Ultraviolet Spectropolarimetry as a Tool for Understanding the Diversity of Exoplanetary Atmospheres

TL;DR

Ultraviolet spectropolarimetry offers a powerful method to analyze exoplanetary atmospheres by revealing aerosol properties and cloud patterns, independent of orbital geometry, especially with advanced space-based instruments.

Contribution

This paper proposes using high-resolution ultraviolet spectropolarimetry with space telescopes to study exoplanet atmospheres in unprecedented detail.

Findings

Polarization reveals aerosol coverage, particle size, and cloud patterns.

Spectropolarimetry can probe atmospheres independently of orbital geometry.

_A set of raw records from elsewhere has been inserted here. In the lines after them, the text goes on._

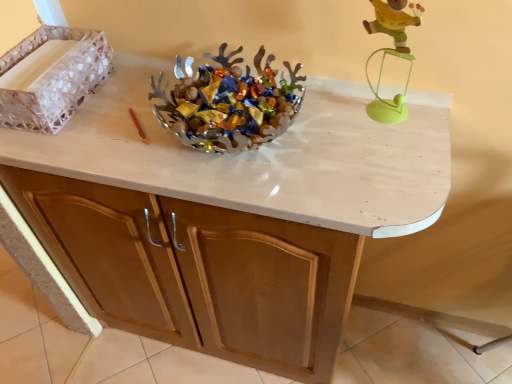 Question: From the image's perspective, is metallic silver bowl at center positioned above or below wooden figure at upper right?

Choices:
 (A) above
 (B) below

Answer: (B)

Question: Is metallic silver bowl at center wider or thinner than wooden figure at upper right?

Choices:
 (A) thin
 (B) wide

Answer: (B)

Question: Which object is the farthest from the metallic silver bowl at center?

Choices:
 (A) matte wood cabinet at center
 (B) wooden figure at upper right
 (C) white textured tray at left

Answer: (A)

Question: Considering the real-world distances, which object is farthest from the white textured tray at left?

Choices:
 (A) metallic silver bowl at center
 (B) wooden figure at upper right
 (C) matte wood cabinet at center

Answer: (B) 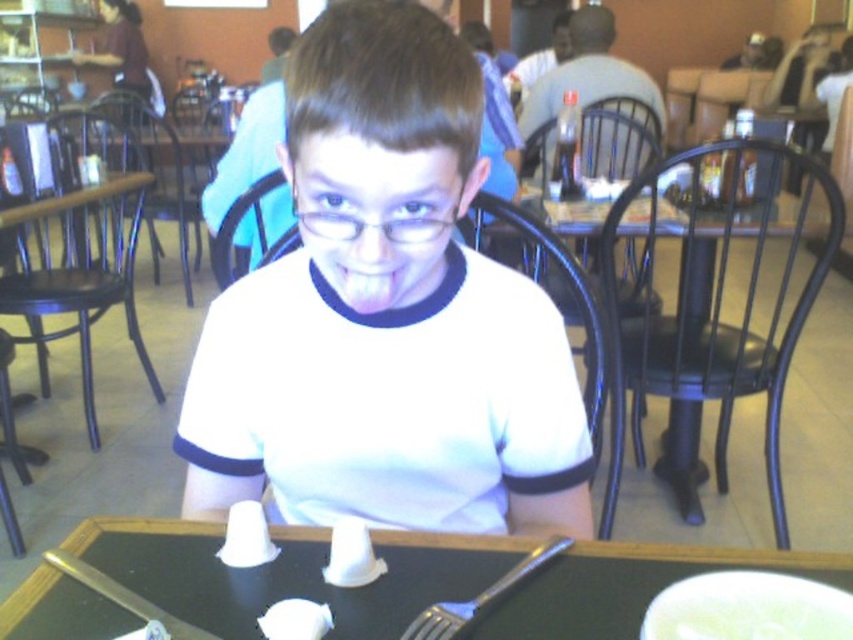 Can you confirm if white matte shirt at center is positioned to the left of shiny metal fork at lower center?

In fact, white matte shirt at center is to the right of shiny metal fork at lower center.

Is white matte shirt at center positioned in front of shiny metal fork at lower center?

Yes, white matte shirt at center is closer to the viewer.

Does point (451, 81) come behind point (206, 630)?

Yes.

Find the location of a particular element. This screenshot has height=640, width=853. white matte shirt at center is located at coordinates (386, 316).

Potential for detailed atmospheric characterization with future space telescopes.

Abstract

The polarization state of starlight reflected by a planetary atmosphere uniquely reveals coverage, particle size, and composition of aerosols as well as changing cloud patterns. It is not possible to obtain a comparable level of detailed from flux-only observations. Furthermore, polarization observations can probe the atmosphere of planets independently of the orbital geometry (i.e., transiting and non-transiting planets). We show that a high-resolution spectropolarimeter with a broad wavelength coverage, particularly if attached to a large space telescope, would enable simultaneous study of the polarimetric exoplanet properties of the continuum and to look for and characterize the polarimetric signal due to scattering from single molecules.